O movimento é um passo crucial para a Apple na disputa pelo mercado de assistentes inteligentes no Brasil, um campo dominado pelo Google Assistente e com a presença da Bixby, da Samsung. Ao localizar sua IA mais avançada, a empresa de Cupertino sinaliza que a competição agora se dará no campo da compreensão contextual e da integração profunda com o ecossistema de cada usuário, não apenas em comandos básicos.
A corrida pela localização
A chegada da "Siri AI" em português, mesmo que em fase de testes, é mais do que uma simples atualização de software. Representa a entrada tardia, mas estratégica, da Apple na nova fase da inteligência artificial generativa em um de seus mercados prioritários. Enquanto concorrentes como Google já integram modelos de linguagem avançados em seus produtos em português, a Apple corria o risco de ficar para trás, oferecendo uma experiência de assistente que parecia datada.
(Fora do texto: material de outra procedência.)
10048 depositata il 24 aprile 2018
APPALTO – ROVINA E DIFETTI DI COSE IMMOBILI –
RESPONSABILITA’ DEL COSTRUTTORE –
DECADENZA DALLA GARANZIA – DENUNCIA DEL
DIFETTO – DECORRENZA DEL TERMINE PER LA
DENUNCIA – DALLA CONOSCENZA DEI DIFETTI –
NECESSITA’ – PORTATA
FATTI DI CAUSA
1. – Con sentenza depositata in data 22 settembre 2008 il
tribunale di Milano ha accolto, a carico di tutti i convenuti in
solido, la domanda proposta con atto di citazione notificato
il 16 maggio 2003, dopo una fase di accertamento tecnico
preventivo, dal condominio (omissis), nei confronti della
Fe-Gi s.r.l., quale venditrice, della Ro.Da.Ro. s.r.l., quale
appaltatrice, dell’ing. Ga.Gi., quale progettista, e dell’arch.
A integração com a Apple Intelligence promete uma Siri mais proativa e contextual, capaz de entender o que está na tela do usuário e executar ações complexas entre aplicativos. Para o público brasileiro, isso significa uma mudança fundamental: de um assistente que apenas responde a perguntas para um que pode, teoricamente, gerenciar tarefas, resumir e-mails e interagir com fotos de forma nativa e fluida no idioma local.
Além da voz: saúde e ecossistema
A atualização vai além da Siri. O aplicativo Saúde (Health) também foi renovado, utilizando a mesma base de IA para fornecer análises mais profundas sobre os dados do usuário, como a "Idade de Saúde" (Health Age). Embora dependente de um iPhone compatível, o recurso reforça a estratégia da Apple de transformar seus dispositivos em hubs de bem-estar pessoal, um diferencial importante frente a competidores.
Outras novidades, como a captura dupla em chamadas de grupo no FaceTime, são incrementais, mas solidificam o ecossistema. A leitura aqui é que a Apple está usando a IA não como um produto isolado, mas como uma camada que permeia e aprimora a experiência em todo o sistema operacional, da comunicação à saúde. A versão final do iOS 27.2 é esperada para outubro, quando a performance da Siri em português será o verdadeiro teste.
A questão não é mais se a Apple pode traduzir sua tecnologia, mas se consegue fazê-la entender as nuances e o contexto do usuário brasileiro tão bem quanto seus rivais já estabelecidos. A disputa pela preferência do consumidor local de alto padrão acaba de ganhar um novo capítulo.